Nouvelle-Calédonie:  » les vérités »

L’un des nœuds du problème, estime Vincent*, entrepreneur dans le secteur de la maintenance industrielle, c’est que les indépendantistes ont tenté de faire croire à leurs sympathisants qu’une éventuelle indépendance de l’archipel serait sans conséquences, financièrement, pour la population locale. ( dans l’Opinion)

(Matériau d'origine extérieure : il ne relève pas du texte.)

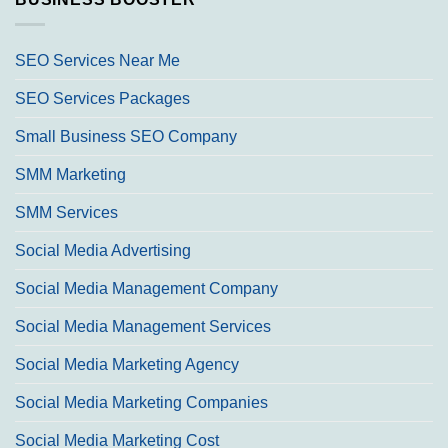
SEO Services Near Me
SEO Services Packages
Small Business SEO Company
SMM Marketing
SMM Services
Social Media Advertising
Social Media Management Company
Social Media Management Services
Social Media Marketing Agency
Social Media Marketing Companies
Social Media Marketing Cost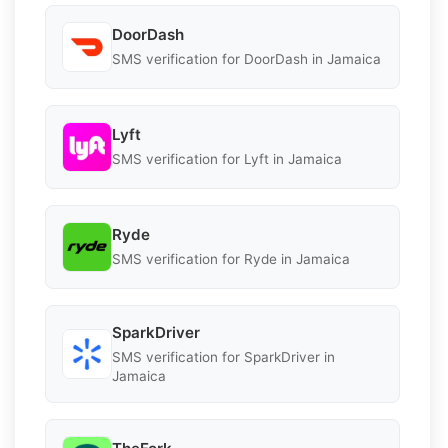
DoorDash
SMS verification for DoorDash in Jamaica
Lyft
SMS verification for Lyft in Jamaica
Ryde
SMS verification for Ryde in Jamaica
SparkDriver
SMS verification for SparkDriver in
Jamaica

Lorsque l’on arrive en Nouvelle-Calédonie, au début des années 2000, on est émerveillé par la beauté et la richesse des paysages et des gens, auxquels s’ajoute leur gentillesse. Les sourires sont partout. On apprend la coutume et on vit ensemble. Vingt ans plus tard, on se retrouve à la tête d’entreprises employant plusieurs dizaines de personnes. Les origines et les ethnies se mélangent, les accents diffèrent et certaines expressions aussi. Mais quand on rigole, ça ne s’entend pas. Aujourd’hui, nous venons de nous rendre compte que nous partageons autre chose : la couleur que l’on a quand on saigne. Car on saigne, et fort. Le « vivre ensemble », on l’a fait, on l’a construit, dans les écoles et les entreprises, et il vient de se briser sur l’autel d’un mensonge de trente ans.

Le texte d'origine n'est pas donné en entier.